(Dataset excerpts)

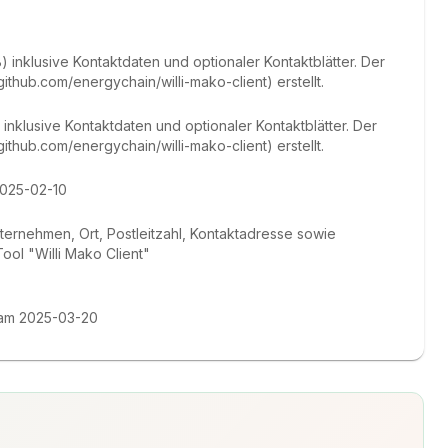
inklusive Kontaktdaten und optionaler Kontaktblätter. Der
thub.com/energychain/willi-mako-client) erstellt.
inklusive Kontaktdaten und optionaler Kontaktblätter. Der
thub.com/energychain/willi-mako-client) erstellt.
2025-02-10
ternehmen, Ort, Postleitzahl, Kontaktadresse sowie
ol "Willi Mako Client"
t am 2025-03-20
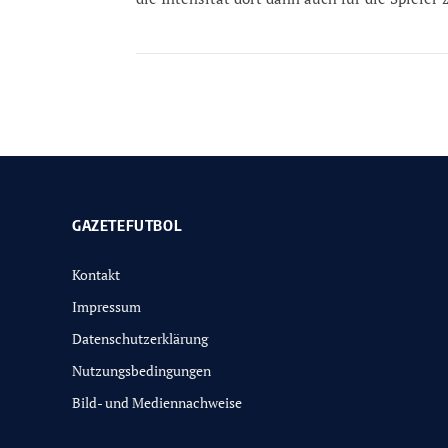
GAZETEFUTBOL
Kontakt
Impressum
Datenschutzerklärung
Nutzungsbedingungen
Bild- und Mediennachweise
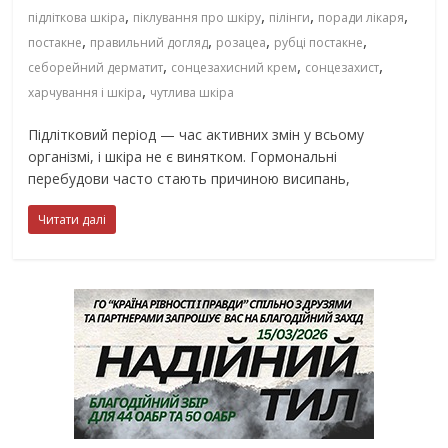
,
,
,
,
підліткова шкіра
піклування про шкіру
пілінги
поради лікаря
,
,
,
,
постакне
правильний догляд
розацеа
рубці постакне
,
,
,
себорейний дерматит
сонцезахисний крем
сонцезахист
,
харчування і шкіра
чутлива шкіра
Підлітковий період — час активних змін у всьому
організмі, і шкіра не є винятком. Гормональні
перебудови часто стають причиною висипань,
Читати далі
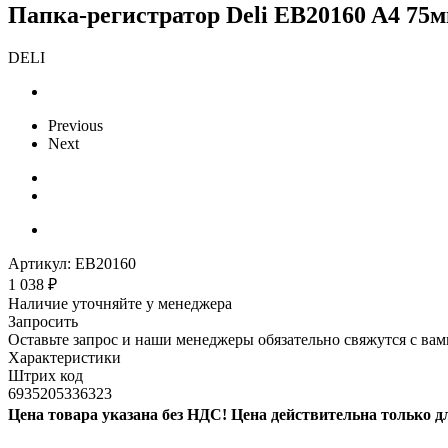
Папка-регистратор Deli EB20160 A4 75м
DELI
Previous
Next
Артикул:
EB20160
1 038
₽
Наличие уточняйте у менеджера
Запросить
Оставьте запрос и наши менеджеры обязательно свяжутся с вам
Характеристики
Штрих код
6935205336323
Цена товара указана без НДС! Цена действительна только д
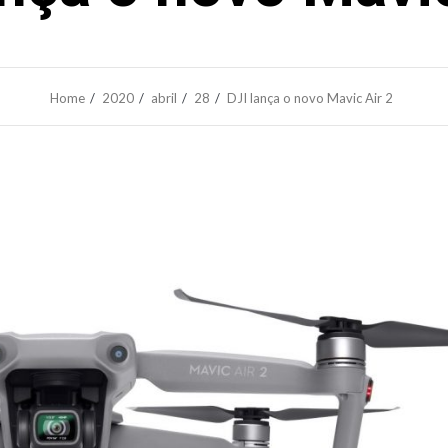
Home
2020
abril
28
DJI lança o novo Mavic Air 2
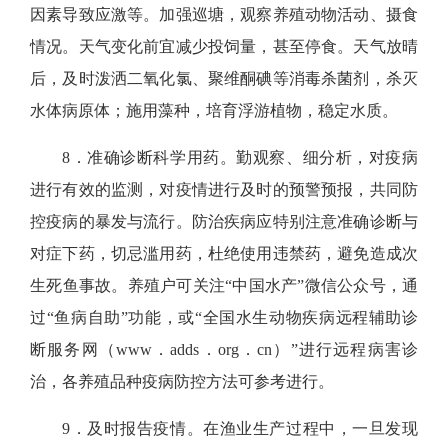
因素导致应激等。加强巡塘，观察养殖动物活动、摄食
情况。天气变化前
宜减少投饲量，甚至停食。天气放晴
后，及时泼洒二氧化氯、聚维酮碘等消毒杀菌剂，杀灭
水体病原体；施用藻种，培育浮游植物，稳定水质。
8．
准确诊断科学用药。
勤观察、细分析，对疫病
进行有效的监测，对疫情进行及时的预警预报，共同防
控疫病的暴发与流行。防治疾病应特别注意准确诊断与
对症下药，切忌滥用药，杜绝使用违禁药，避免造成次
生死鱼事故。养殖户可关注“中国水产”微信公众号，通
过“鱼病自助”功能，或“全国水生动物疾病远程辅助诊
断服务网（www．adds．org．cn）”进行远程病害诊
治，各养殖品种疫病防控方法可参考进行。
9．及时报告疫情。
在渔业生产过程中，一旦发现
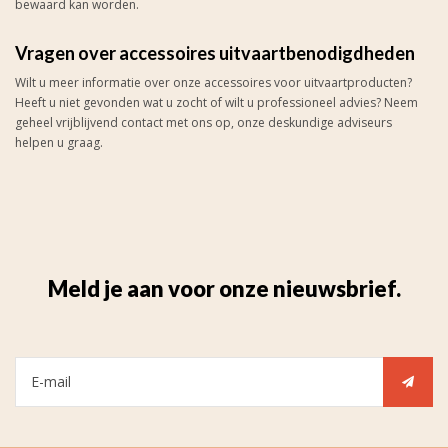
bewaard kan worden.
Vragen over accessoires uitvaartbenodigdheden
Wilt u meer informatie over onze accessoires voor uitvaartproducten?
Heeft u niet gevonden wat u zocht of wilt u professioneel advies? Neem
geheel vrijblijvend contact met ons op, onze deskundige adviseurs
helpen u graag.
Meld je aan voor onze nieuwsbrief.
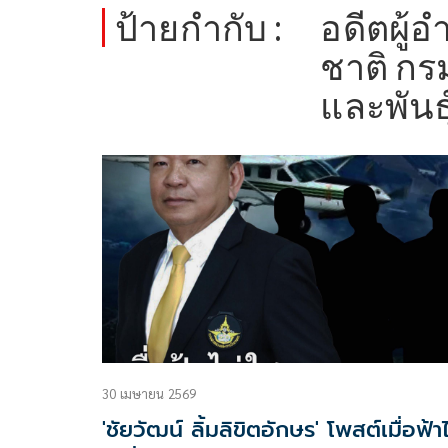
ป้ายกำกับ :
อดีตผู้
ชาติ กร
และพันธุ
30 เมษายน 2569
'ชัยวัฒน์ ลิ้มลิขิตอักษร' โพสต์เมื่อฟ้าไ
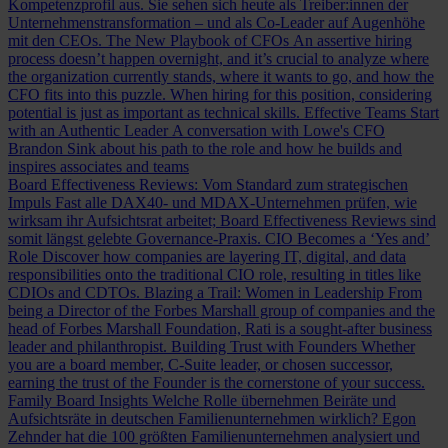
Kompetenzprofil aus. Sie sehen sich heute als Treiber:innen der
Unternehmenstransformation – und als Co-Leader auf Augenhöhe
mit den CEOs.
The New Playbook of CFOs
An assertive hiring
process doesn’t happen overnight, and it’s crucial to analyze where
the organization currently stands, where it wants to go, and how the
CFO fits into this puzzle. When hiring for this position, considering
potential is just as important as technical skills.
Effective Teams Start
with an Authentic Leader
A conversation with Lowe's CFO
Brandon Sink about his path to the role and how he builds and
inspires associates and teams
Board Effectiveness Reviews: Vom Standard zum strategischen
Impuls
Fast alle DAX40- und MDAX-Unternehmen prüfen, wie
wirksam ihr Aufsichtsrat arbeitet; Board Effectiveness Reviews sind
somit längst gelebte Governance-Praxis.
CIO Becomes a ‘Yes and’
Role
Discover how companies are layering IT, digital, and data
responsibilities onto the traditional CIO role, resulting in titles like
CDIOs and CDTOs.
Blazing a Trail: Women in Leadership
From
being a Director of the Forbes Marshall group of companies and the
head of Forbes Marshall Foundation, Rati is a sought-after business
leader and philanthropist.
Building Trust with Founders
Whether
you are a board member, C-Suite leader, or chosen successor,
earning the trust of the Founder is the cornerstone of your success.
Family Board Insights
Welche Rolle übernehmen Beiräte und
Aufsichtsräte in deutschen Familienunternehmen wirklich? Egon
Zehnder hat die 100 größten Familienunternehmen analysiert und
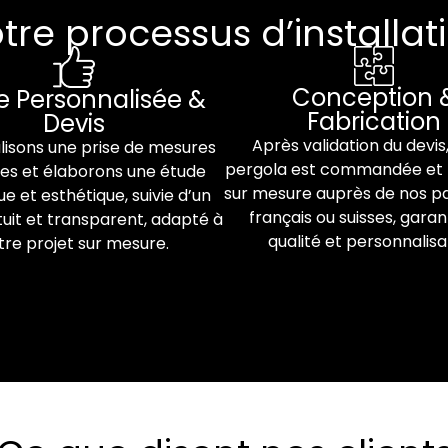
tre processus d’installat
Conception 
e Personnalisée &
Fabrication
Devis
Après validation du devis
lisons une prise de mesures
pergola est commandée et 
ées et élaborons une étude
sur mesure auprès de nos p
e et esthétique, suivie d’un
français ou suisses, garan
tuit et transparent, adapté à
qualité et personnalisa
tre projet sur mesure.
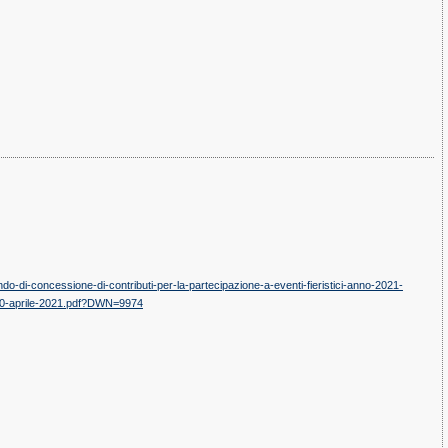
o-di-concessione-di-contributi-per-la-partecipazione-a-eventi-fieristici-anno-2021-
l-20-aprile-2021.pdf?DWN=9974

▶ [Work instructions]
Transcribe all of the lines above exactly as given. The pictures stay out.

▶ [Answer below]
inklusive Kontaktdaten und optionaler Kontaktblätter. Der
thub.com/energychain/willi-mako-client) erstellt.
inklusive Kontaktdaten und optionaler Kontaktblätter. Der
thub.com/energychain/willi-mako-client) erstellt.
2025-02-10
ternehmen, Ort, Postleitzahl, Kontaktadresse sowie
ol "Willi Mako Client"
t am 2025-03-20
GAZETEFUTBOL
Kontakt
Impressum
Datenschutzerklärung
Nutzungsbedingungen
Bild- und Mediennachweise
,
,
,
,
підліткова шкіра
піклування про шкіру
пілінги
поради лікаря
,
,
,
,
постакне
правильний догляд
розацеа
рубці постакне
,
,
,
себорейний дерматит
сонцезахисний крем
сонцезахист
,
харчування і шкіра
чутлива шкіра
Підлітковий період — час активних змін у всьому
організмі, і шкіра не є винятком. Гормональні
перебудови часто стають причиною висипань,
Читати далі
Папка-регистратор Deli EB20160 A4 75м
DELI
Previous
Next
Артикул:
EB20160
1 038
₽
Наличие уточняйте у менеджера
Запросить
Оставьте запрос и наши менеджеры обязательно свяжутся с вам
Характеристики
Штрих код
6935205336323
Цена товара указана без НДС! Цена действительна только д
Home
2020
abril
28
DJI lança o novo Mavic Air 2
因素导致应激等。加强巡塘，观察养殖动物活动、摄食
情况。天气变化前
宜减少投饲量，甚至停食。天气放晴
后，及时泼洒二氧化氯、聚维酮碘等消毒杀菌剂，杀灭
水体病原体；施用藻种，培育浮游植物，稳定水质。
8．
准确诊断科学用药。
勤观察、细分析，对疫病
进行有效的监测，对疫情进行及时的预警预报，共同防
控疫病的暴发与流行。防治疾病应特别注意准确诊断与
对症下药，切忌滥用药，杜绝使用违禁药，避免造成次
生死鱼事故。养殖户可关注“中国水产”微信公众号，通
过“鱼病自助”功能，或“全国水生动物疾病远程辅助诊
断服务网（www．adds．org．cn）”进行远程病害诊
治，各养殖品种疫病防控方法可参考进行。
9．及时报告疫情。
在渔业生产过程中，一旦发现
bewaard kan worden.
Vragen over accessoires uitvaartbenodigdheden
Wilt u meer informatie over onze accessoires voor uitvaartproducten?
Heeft u niet gevonden wat u zocht of wilt u professioneel advies? Neem
geheel vrijblijvend contact met ons op, onze deskundige adviseurs
helpen u graag.
Meld je aan voor onze nieuwsbrief.
ป้ายกำกับ :
อดีตผู้
ชาติ กร
และพันธุ
30 เมษายน 2569
'ชัยวัฒน์ ลิ้มลิขิตอักษร' โพสต์เมื่อฟ้าไ
Kompetenzprofil aus. Sie sehen sich heute als Treiber:innen der
Unternehmenstransformation – und als Co-Leader auf Augenhöhe
mit den CEOs.
The New Playbook of CFOs
An assertive hiring
process doesn’t happen overnight, and it’s crucial to analyze where
the organization currently stands, where it wants to go, and how the
CFO fits into this puzzle. When hiring for this position, considering
potential is just as important as technical skills.
Effective Teams Start
with an Authentic Leader
A conversation with Lowe's CFO
Brandon Sink about his path to the role and how he builds and
inspires associates and teams
Board Effectiveness Reviews: Vom Standard zum strategischen
Impuls
Fast alle DAX40- und MDAX-Unternehmen prüfen, wie
wirksam ihr Aufsichtsrat arbeitet; Board Effectiveness Reviews sind
somit längst gelebte Governance-Praxis.
CIO Becomes a ‘Yes and’
Role
Discover how companies are layering IT, digital, and data
responsibilities onto the traditional CIO role, resulting in titles like
CDIOs and CDTOs.
Blazing a Trail: Women in Leadership
From
being a Director of the Forbes Marshall group of companies and the
head of Forbes Marshall Foundation, Rati is a sought-after business
leader and philanthropist.
Building Trust with Founders
Whether
you are a board member, C-Suite leader, or chosen successor,
earning the trust of the Founder is the cornerstone of your success.
Family Board Insights
Welche Rolle übernehmen Beiräte und
Aufsichtsräte in deutschen Familienunternehmen wirklich? Egon
Zehnder hat die 100 größten Familienunternehmen analysiert und
tre processus d’installat
Conception 
e Personnalisée &
Fabrication
Devis
Après validation du devis
lisons une prise de mesures
pergola est commandée et 
ées et élaborons une étude
sur mesure auprès de nos p
e et esthétique, suivie d’un
français ou suisses, garan
tuit et transparent, adapté à
qualité et personnalisa
tre projet sur mesure.
o-di-concessione-di-contributi-per-la-partecipazione-a-eventi-fieristici-anno-2021-
l-20-aprile-2021.pdf?DWN=9974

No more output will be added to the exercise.